▶ [Exercise brief] Some of the lines below need repeating. Reproduce exactly those between the lines holding "For every named target in this 1002×2576" and "Photos (470, 80)", inclusive.

▶ [Given records]
== Segment start ==

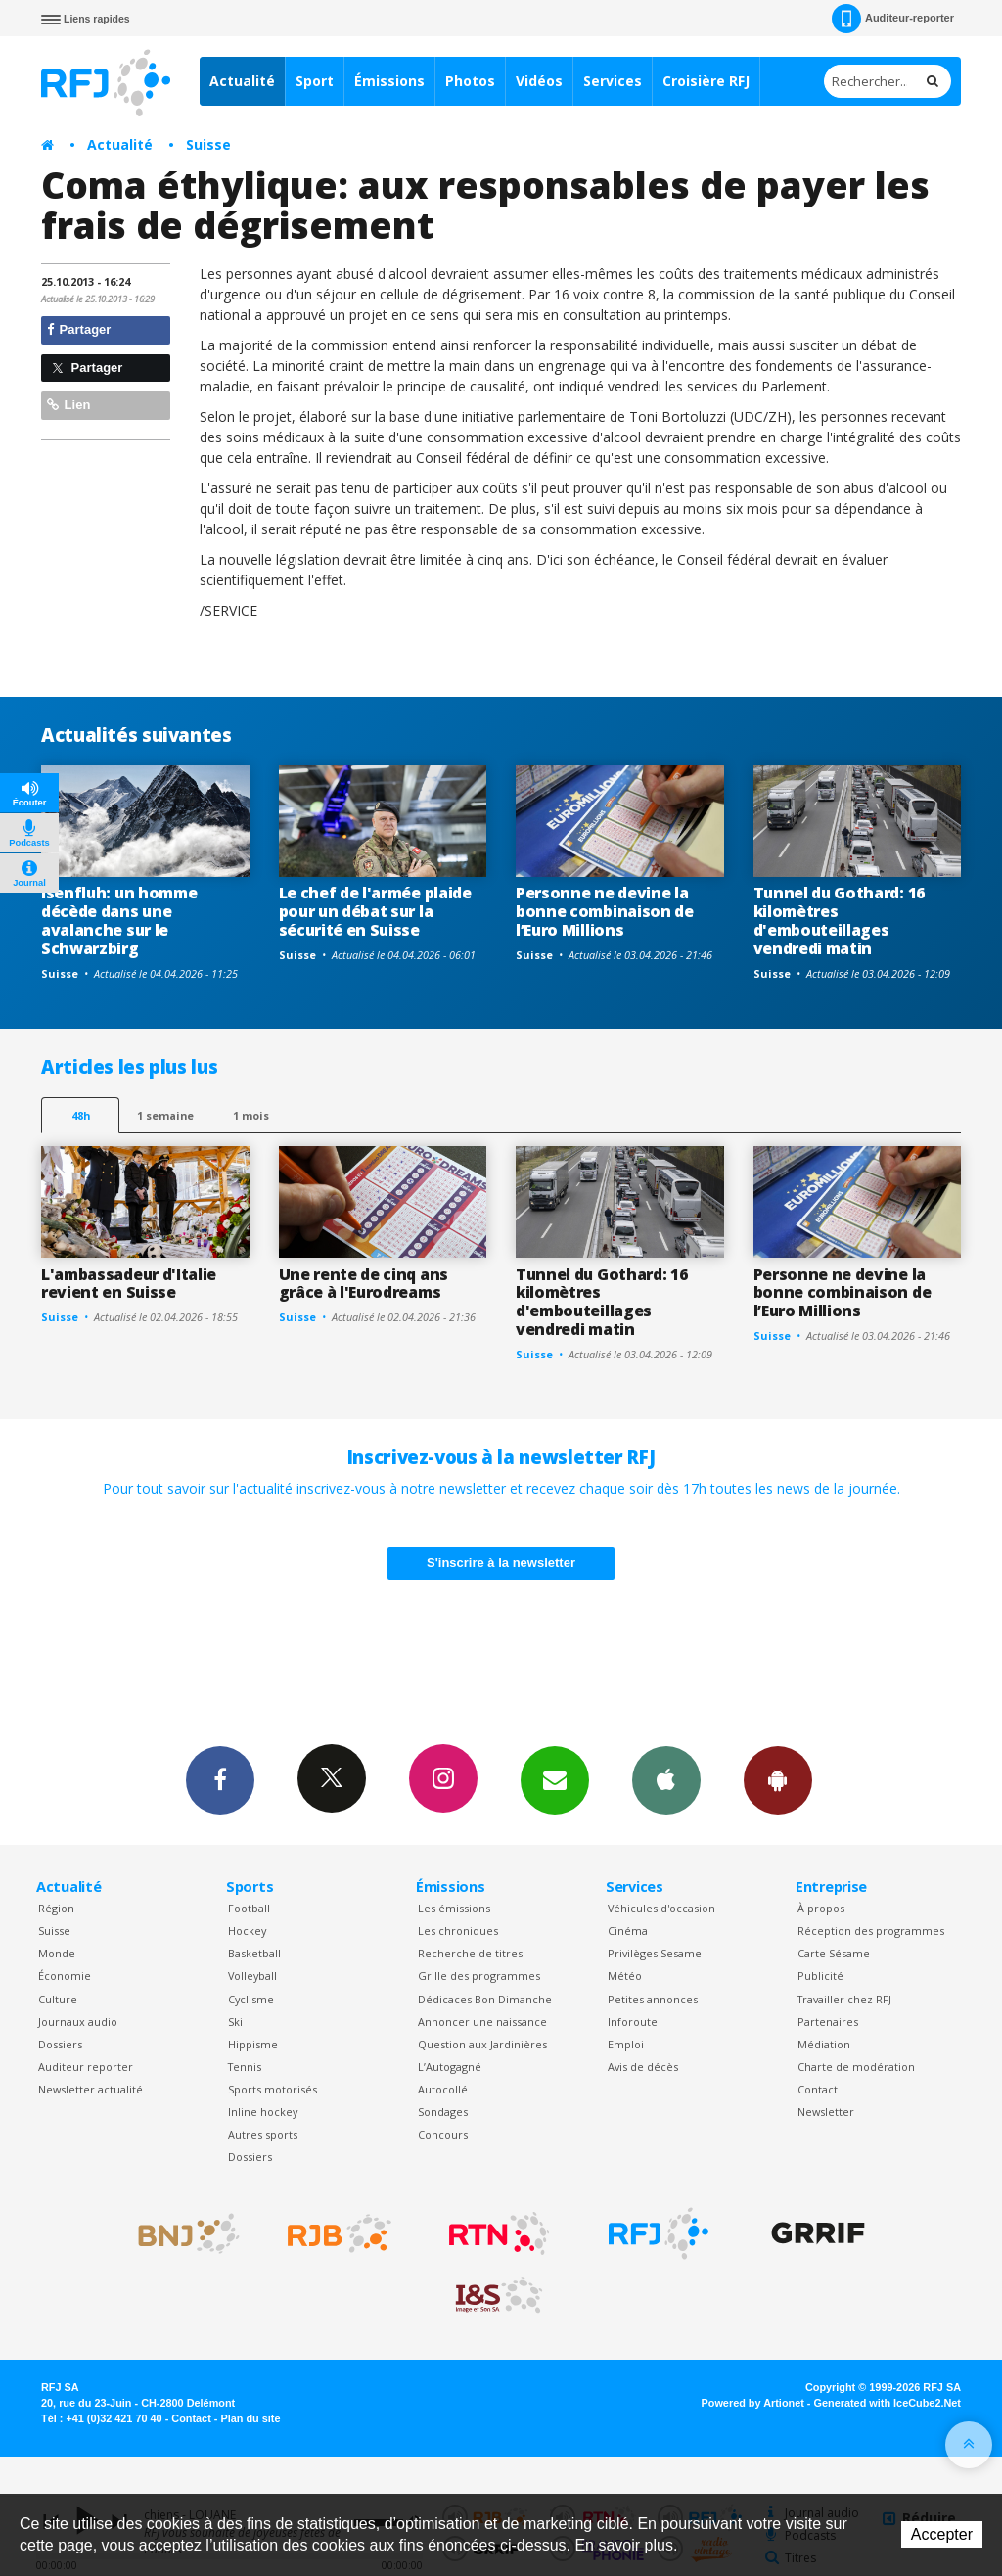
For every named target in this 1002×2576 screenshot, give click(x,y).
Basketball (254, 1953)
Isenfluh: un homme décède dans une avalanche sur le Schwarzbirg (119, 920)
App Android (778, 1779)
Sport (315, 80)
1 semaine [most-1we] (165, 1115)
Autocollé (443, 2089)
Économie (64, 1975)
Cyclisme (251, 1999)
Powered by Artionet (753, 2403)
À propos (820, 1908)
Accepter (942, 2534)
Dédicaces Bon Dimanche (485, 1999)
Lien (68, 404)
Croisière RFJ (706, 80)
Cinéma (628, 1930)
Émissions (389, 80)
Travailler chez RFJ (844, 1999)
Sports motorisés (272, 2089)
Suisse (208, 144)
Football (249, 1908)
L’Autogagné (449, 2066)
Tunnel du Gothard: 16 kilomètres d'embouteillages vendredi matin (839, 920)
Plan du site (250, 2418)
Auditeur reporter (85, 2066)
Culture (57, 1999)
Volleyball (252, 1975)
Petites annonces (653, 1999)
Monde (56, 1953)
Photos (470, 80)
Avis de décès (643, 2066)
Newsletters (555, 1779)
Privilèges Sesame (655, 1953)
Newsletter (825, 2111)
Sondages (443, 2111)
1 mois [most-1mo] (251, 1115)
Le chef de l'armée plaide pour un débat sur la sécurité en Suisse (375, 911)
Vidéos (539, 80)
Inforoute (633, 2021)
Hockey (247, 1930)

== Segment end ==
== Segment start ==

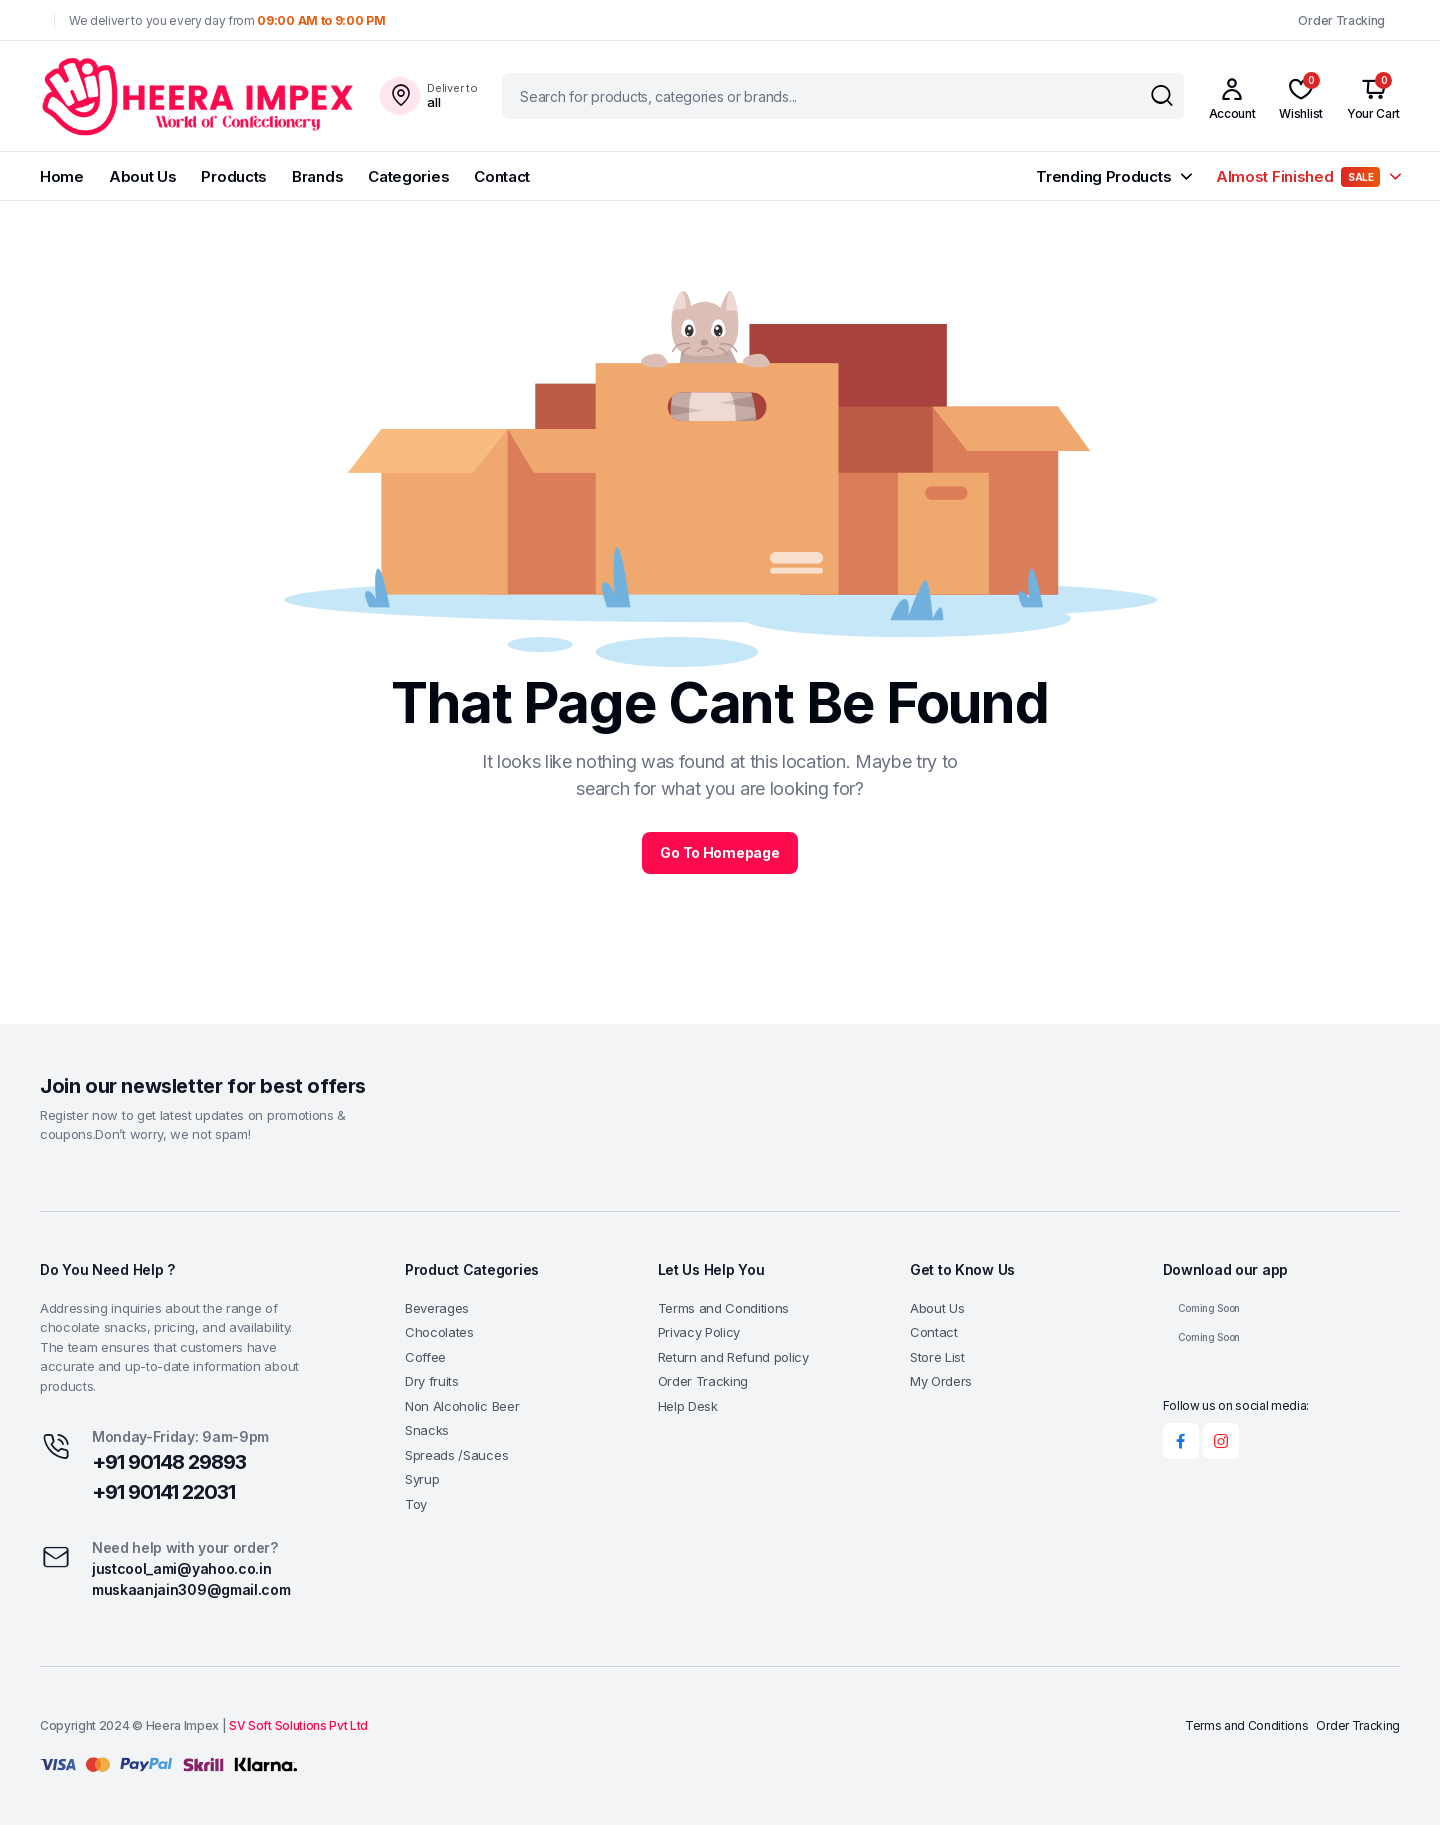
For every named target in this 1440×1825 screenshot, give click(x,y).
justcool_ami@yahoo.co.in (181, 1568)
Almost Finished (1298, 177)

== Segment end ==

▶ [Answer to this exercise]
For every named target in this 1002×2576 screenshot, give click(x,y).
Basketball (254, 1953)
Isenfluh: un homme décède dans une avalanche sur le Schwarzbirg (119, 920)
App Android (778, 1779)
Sport (315, 80)
1 semaine [most-1we] (165, 1115)
Autocollé (443, 2089)
Économie (64, 1975)
Cyclisme (251, 1999)
Powered by Artionet (753, 2403)
À propos (820, 1908)
Accepter (942, 2534)
Dédicaces Bon Dimanche (485, 1999)
Lien (68, 404)
Croisière RFJ (706, 80)
Cinéma (628, 1930)
Émissions (389, 80)
Travailler chez RFJ (844, 1999)
Sports motorisés (272, 2089)
Suisse (208, 144)
Football (249, 1908)
L’Autogagné (449, 2066)
Tunnel du Gothard: 16 kilomètres d'embouteillages vendredi matin (839, 920)
Plan du site (250, 2418)
Auditeur reporter (85, 2066)
Culture (57, 1999)
Volleyball (252, 1975)
Petites annonces (653, 1999)
Monde (56, 1953)
Photos (470, 80)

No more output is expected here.